Sibylle Stillhart berichtet über eine einzelne Rechnung von Dr. med. Martin Kraska und schreibt u.a. Folgendes: «Für einen Anruf verrechnete der Zürcher Notfallarzt Martin Kraska einem Patienten 156 Franken.» Das ist unzutreffend. Zutreffend ist, dass die diensthabende Stellvertreterin von Dr. Kraska im Rahmen der Noteinweisung des Patienten insgesamt acht Telefonate mit verschiedenen Stellen (Krankentransport, Spitäler, Ehefrau des Patienten) führen musste. Zusätzlich wurde ein Überweisungsschreiben zu Handen des Spitals übermittelt und der Austrittsbericht studiert. Der Zeitaufwand belief sich auf ca. eine Stunde.

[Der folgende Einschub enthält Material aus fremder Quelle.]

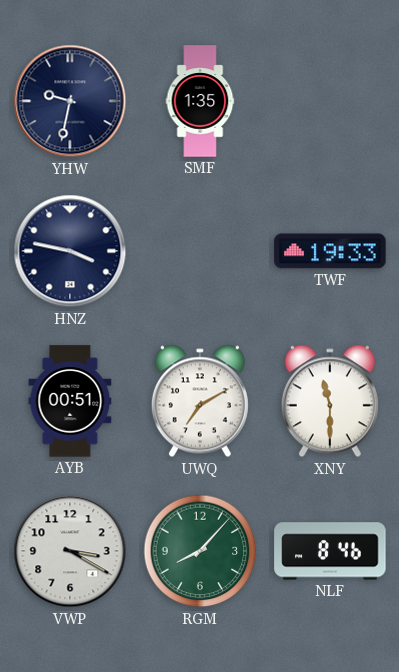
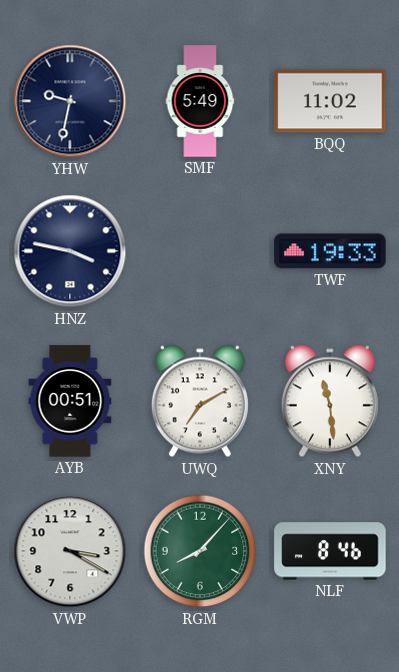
SMF: 1:35 -> 5:49
BQQ: none -> 11:02
XNY: 11:30 -> 11:29
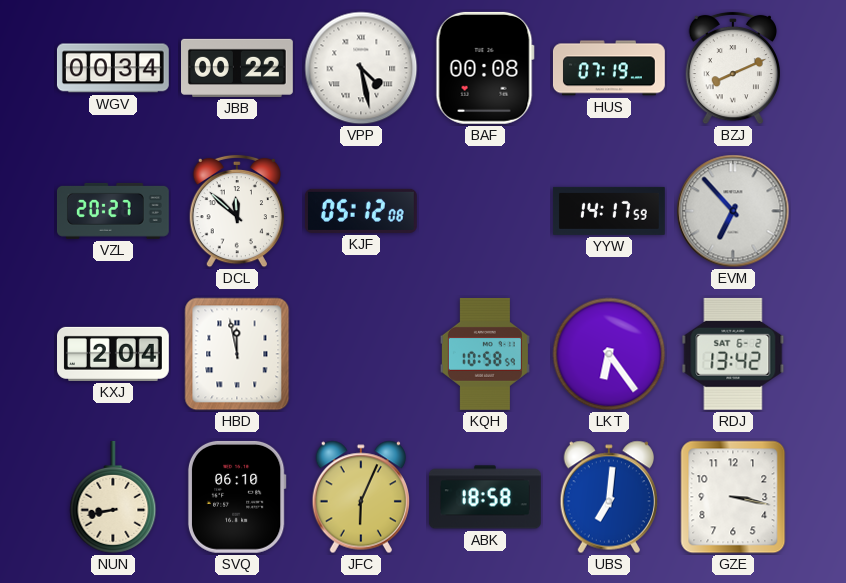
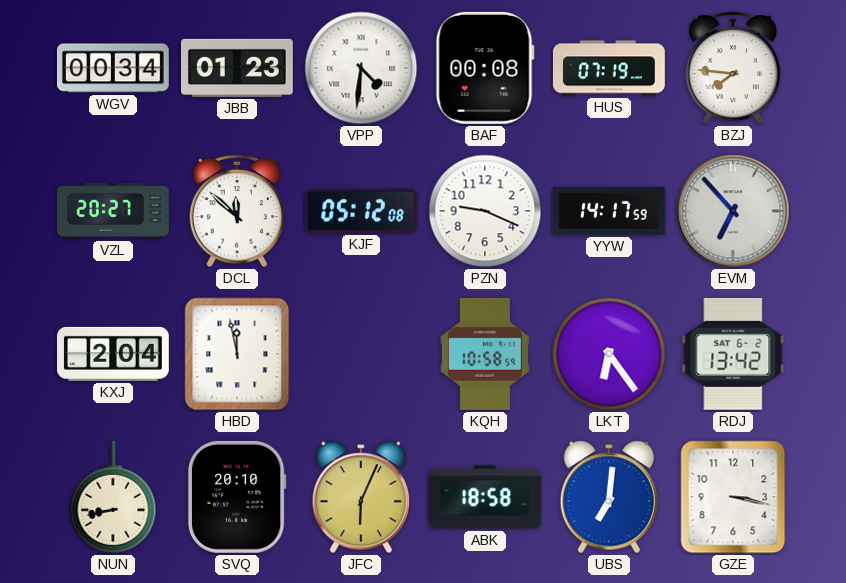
JBB: 00:22 -> 01:23
VPP: 4:28 -> 4:31
BZJ: 8:11 -> 7:46
PZN: none -> 9:19
SVQ: 06:10 -> 20:10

Die Abrechnung erfolgte korrekt nach Taxpunkten.

Laut Sibylle Stillhart «meldeten sich über ein Dutzend seiner Patienten beim Beobachter und lobten ihn: Tag und Nacht stehe der Arzt bereit und kümmere sich vorbildlich um seine Patienten, heisst es in den Briefen. Anders tönt es, wenn es um Kraskas Rechnungen geht.» Dies ist unzutreffend. Beim Beobachter haben sich innerhalb von rund zwei Wochen über 80 Patienten in über 24 Schreiben gemeldet. Kein einziger dieser Patienten hat sich über die Rechnungsstellung beklagt. Beklagt hat sich offenbar ein einziger akut erkrankter Patient.

Der Beobachter hält an seiner Darstellung fest.